How to complete this task: Every record shown below should be duplicated exactly.

***** The input

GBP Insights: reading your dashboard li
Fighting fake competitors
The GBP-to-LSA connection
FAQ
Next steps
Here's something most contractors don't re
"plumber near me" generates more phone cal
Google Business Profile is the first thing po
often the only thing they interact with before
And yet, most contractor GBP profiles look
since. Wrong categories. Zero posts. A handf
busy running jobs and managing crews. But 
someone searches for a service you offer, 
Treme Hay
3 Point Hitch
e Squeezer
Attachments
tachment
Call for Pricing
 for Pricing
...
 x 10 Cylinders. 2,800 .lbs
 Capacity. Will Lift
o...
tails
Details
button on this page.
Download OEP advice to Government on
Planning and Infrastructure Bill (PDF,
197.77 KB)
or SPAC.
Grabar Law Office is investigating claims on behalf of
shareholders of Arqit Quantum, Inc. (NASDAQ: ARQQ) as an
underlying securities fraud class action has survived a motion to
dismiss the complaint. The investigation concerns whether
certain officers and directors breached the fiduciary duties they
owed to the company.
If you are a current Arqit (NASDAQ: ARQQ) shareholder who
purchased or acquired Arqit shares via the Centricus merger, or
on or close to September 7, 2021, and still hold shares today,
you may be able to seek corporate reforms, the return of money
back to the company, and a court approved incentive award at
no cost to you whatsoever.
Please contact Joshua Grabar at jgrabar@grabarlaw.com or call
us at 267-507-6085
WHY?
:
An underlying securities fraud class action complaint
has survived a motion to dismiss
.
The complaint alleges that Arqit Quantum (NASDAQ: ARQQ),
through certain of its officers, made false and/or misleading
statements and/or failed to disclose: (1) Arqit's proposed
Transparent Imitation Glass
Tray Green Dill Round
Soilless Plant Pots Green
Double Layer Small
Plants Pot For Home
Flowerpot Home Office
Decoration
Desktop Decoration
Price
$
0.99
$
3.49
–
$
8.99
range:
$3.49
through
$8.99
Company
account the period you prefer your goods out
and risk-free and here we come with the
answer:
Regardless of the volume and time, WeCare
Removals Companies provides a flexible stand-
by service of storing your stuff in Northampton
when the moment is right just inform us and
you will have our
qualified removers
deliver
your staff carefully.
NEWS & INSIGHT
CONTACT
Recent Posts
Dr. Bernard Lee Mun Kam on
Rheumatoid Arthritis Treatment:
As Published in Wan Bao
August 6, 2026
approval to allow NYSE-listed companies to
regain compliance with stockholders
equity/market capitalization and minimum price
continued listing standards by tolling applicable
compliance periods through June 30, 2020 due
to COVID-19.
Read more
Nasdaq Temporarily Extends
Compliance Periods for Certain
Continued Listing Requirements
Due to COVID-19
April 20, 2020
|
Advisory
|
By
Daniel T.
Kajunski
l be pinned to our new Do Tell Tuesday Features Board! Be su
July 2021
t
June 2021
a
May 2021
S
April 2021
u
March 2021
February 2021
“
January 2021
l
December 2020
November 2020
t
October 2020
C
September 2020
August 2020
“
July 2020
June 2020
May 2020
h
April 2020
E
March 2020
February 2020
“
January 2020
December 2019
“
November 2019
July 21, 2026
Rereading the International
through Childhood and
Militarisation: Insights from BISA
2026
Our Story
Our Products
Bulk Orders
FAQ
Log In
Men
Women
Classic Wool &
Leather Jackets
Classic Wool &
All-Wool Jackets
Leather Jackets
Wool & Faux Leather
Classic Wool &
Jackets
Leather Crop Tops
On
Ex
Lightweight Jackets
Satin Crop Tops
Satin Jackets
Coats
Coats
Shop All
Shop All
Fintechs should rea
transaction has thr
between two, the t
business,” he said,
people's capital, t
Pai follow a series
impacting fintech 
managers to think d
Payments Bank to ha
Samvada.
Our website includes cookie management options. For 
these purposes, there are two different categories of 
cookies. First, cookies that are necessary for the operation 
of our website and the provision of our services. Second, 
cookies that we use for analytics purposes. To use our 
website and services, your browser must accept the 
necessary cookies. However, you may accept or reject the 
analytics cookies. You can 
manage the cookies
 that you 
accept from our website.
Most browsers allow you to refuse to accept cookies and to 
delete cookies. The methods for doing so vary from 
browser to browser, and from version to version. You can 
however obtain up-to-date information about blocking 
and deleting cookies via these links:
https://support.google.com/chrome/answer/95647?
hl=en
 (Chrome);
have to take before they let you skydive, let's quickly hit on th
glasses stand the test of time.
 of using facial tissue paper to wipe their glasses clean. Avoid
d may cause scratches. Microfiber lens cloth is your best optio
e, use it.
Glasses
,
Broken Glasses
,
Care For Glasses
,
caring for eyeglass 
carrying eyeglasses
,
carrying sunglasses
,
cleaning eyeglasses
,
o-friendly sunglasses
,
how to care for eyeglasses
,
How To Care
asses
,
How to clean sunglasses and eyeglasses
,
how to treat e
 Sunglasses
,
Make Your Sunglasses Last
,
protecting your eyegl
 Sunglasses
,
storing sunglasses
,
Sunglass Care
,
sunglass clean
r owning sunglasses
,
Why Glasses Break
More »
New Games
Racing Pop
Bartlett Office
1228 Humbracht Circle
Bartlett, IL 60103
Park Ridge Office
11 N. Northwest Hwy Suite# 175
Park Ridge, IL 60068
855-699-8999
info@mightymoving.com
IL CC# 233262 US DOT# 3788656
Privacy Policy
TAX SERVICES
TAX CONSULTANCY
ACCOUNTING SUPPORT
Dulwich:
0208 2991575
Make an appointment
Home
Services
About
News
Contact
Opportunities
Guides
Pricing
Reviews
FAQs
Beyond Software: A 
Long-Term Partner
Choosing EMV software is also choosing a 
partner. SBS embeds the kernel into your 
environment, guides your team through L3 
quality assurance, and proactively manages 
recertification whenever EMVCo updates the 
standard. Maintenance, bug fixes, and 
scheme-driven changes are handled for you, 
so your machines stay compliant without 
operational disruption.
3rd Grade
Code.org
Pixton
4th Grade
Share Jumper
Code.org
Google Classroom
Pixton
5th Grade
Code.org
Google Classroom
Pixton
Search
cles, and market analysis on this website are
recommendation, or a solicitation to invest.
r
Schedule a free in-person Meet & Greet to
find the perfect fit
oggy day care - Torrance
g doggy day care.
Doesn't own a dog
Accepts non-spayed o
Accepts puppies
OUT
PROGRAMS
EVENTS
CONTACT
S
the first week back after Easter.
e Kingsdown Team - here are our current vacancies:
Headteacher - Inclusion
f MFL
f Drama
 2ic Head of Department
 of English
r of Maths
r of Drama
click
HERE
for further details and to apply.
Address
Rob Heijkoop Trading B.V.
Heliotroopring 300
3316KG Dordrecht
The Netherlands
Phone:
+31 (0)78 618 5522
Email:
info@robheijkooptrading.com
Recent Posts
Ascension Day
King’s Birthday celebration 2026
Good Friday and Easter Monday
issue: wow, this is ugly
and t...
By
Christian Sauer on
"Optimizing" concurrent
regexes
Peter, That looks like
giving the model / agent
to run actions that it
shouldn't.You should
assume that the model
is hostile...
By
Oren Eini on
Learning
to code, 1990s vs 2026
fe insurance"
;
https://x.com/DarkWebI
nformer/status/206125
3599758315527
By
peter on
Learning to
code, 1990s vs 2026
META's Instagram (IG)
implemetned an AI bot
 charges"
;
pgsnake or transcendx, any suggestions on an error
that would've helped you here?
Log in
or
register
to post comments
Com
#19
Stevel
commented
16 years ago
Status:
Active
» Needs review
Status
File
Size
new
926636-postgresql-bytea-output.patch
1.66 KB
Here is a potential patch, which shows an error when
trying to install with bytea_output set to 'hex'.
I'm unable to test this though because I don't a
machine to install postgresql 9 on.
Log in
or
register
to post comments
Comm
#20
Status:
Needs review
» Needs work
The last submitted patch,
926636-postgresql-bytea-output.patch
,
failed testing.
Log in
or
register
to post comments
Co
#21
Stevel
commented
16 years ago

**********

Answer space:
GBP Insights: reading your dashboard li
Fighting fake competitors
The GBP-to-LSA connection
FAQ
Next steps
Here's something most contractors don't re
"plumber near me" generates more phone cal
Google Business Profile is the first thing po
often the only thing they interact with before
And yet, most contractor GBP profiles look
since. Wrong categories. Zero posts. A handf
busy running jobs and managing crews. But 
someone searches for a service you offer, 
Treme Hay
3 Point Hitch
e Squeezer
Attachments
tachment
Call for Pricing
 for Pricing
...
 x 10 Cylinders. 2,800 .lbs
 Capacity. Will Lift
o...
tails
Details
button on this page.
Download OEP advice to Government on
Planning and Infrastructure Bill (PDF,
197.77 KB)
or SPAC.
Grabar Law Office is investigating claims on behalf of
shareholders of Arqit Quantum, Inc. (NASDAQ: ARQQ) as an
underlying securities fraud class action has survived a motion to
dismiss the complaint. The investigation concerns whether
certain officers and directors breached the fiduciary duties they
owed to the company.
If you are a current Arqit (NASDAQ: ARQQ) shareholder who
purchased or acquired Arqit shares via the Centricus merger, or
on or close to September 7, 2021, and still hold shares today,
you may be able to seek corporate reforms, the return of money
back to the company, and a court approved incentive award at
no cost to you whatsoever.
Please contact Joshua Grabar at jgrabar@grabarlaw.com or call
us at 267-507-6085
WHY?
:
An underlying securities fraud class action complaint
has survived a motion to dismiss
.
The complaint alleges that Arqit Quantum (NASDAQ: ARQQ),
through certain of its officers, made false and/or misleading
statements and/or failed to disclose: (1) Arqit's proposed
Transparent Imitation Glass
Tray Green Dill Round
Soilless Plant Pots Green
Double Layer Small
Plants Pot For Home
Flowerpot Home Office
Decoration
Desktop Decoration
Price
$
0.99
$
3.49
–
$
8.99
range:
$3.49
through
$8.99
Company
account the period you prefer your goods out
and risk-free and here we come with the
answer:
Regardless of the volume and time, WeCare
Removals Companies provides a flexible stand-
by service of storing your stuff in Northampton
when the moment is right just inform us and
you will have our
qualified removers
deliver
your staff carefully.
NEWS & INSIGHT
CONTACT
Recent Posts
Dr. Bernard Lee Mun Kam on
Rheumatoid Arthritis Treatment:
As Published in Wan Bao
August 6, 2026
approval to allow NYSE-listed companies to
regain compliance with stockholders
equity/market capitalization and minimum price
continued listing standards by tolling applicable
compliance periods through June 30, 2020 due
to COVID-19.
Read more
Nasdaq Temporarily Extends
Compliance Periods for Certain
Continued Listing Requirements
Due to COVID-19
April 20, 2020
|
Advisory
|
By
Daniel T.
Kajunski
l be pinned to our new Do Tell Tuesday Features Board! Be su
July 2021
t
June 2021
a
May 2021
S
April 2021
u
March 2021
February 2021
“
January 2021
l
December 2020
November 2020
t
October 2020
C
September 2020
August 2020
“
July 2020
June 2020
May 2020
h
April 2020
E
March 2020
February 2020
“
January 2020
December 2019
“
November 2019
July 21, 2026
Rereading the International
through Childhood and
Militarisation: Insights from BISA
2026
Our Story
Our Products
Bulk Orders
FAQ
Log In
Men
Women
Classic Wool &
Leather Jackets
Classic Wool &
All-Wool Jackets
Leather Jackets
Wool & Faux Leather
Classic Wool &
Jackets
Leather Crop Tops
On
Ex
Lightweight Jackets
Satin Crop Tops
Satin Jackets
Coats
Coats
Shop All
Shop All
Fintechs should rea
transaction has thr
between two, the t
business,” he said,
people's capital, t
Pai follow a series
impacting fintech 
managers to think d
Payments Bank to ha
Samvada.
Our website includes cookie management options. For 
these purposes, there are two different categories of 
cookies. First, cookies that are necessary for the operation 
of our website and the provision of our services. Second, 
cookies that we use for analytics purposes. To use our 
website and services, your browser must accept the 
necessary cookies. However, you may accept or reject the 
analytics cookies. You can 
manage the cookies
 that you 
accept from our website.
Most browsers allow you to refuse to accept cookies and to 
delete cookies. The methods for doing so vary from 
browser to browser, and from version to version. You can 
however obtain up-to-date information about blocking 
and deleting cookies via these links:
https://support.google.com/chrome/answer/95647?
hl=en
 (Chrome);
have to take before they let you skydive, let's quickly hit on th
glasses stand the test of time.
 of using facial tissue paper to wipe their glasses clean. Avoid
d may cause scratches. Microfiber lens cloth is your best optio
e, use it.
Glasses
,
Broken Glasses
,
Care For Glasses
,
caring for eyeglass 
carrying eyeglasses
,
carrying sunglasses
,
cleaning eyeglasses
,
o-friendly sunglasses
,
how to care for eyeglasses
,
How To Care
asses
,
How to clean sunglasses and eyeglasses
,
how to treat e
 Sunglasses
,
Make Your Sunglasses Last
,
protecting your eyegl
 Sunglasses
,
storing sunglasses
,
Sunglass Care
,
sunglass clean
r owning sunglasses
,
Why Glasses Break
More »
New Games
Racing Pop
Bartlett Office
1228 Humbracht Circle
Bartlett, IL 60103
Park Ridge Office
11 N. Northwest Hwy Suite# 175
Park Ridge, IL 60068
855-699-8999
info@mightymoving.com
IL CC# 233262 US DOT# 3788656
Privacy Policy
TAX SERVICES
TAX CONSULTANCY
ACCOUNTING SUPPORT
Dulwich:
0208 2991575
Make an appointment
Home
Services
About
News
Contact
Opportunities
Guides
Pricing
Reviews
FAQs
Beyond Software: A 
Long-Term Partner
Choosing EMV software is also choosing a 
partner. SBS embeds the kernel into your 
environment, guides your team through L3 
quality assurance, and proactively manages 
recertification whenever EMVCo updates the 
standard. Maintenance, bug fixes, and 
scheme-driven changes are handled for you, 
so your machines stay compliant without 
operational disruption.
3rd Grade
Code.org
Pixton
4th Grade
Share Jumper
Code.org
Google Classroom
Pixton
5th Grade
Code.org
Google Classroom
Pixton
Search
cles, and market analysis on this website are
recommendation, or a solicitation to invest.
r
Schedule a free in-person Meet & Greet to
find the perfect fit
oggy day care - Torrance
g doggy day care.
Doesn't own a dog
Accepts non-spayed o
Accepts puppies
OUT
PROGRAMS
EVENTS
CONTACT
S
the first week back after Easter.
e Kingsdown Team - here are our current vacancies:
Headteacher - Inclusion
f MFL
f Drama
 2ic Head of Department
 of English
r of Maths
r of Drama
click
HERE
for further details and to apply.
Address
Rob Heijkoop Trading B.V.
Heliotroopring 300
3316KG Dordrecht
The Netherlands
Phone:
+31 (0)78 618 5522
Email:
info@robheijkooptrading.com
Recent Posts
Ascension Day
King’s Birthday celebration 2026
Good Friday and Easter Monday
issue: wow, this is ugly
and t...
By
Christian Sauer on
"Optimizing" concurrent
regexes
Peter, That looks like
giving the model / agent
to run actions that it
shouldn't.You should
assume that the model
is hostile...
By
Oren Eini on
Learning
to code, 1990s vs 2026
fe insurance"
;
https://x.com/DarkWebI
nformer/status/206125
3599758315527
By
peter on
Learning to
code, 1990s vs 2026
META's Instagram (IG)
implemetned an AI bot
 charges"
;
pgsnake or transcendx, any suggestions on an error
that would've helped you here?
Log in
or
register
to post comments
Com
#19
Stevel
commented
16 years ago
Status:
Active
» Needs review
Status
File
Size
new
926636-postgresql-bytea-output.patch
1.66 KB
Here is a potential patch, which shows an error when
trying to install with bytea_output set to 'hex'.
I'm unable to test this though because I don't a
machine to install postgresql 9 on.
Log in
or
register
to post comments
Comm
#20
Status:
Needs review
» Needs work
The last submitted patch,
926636-postgresql-bytea-output.patch
,
failed testing.
Log in
or
register
to post comments
Co
#21
Stevel
commented
16 years ago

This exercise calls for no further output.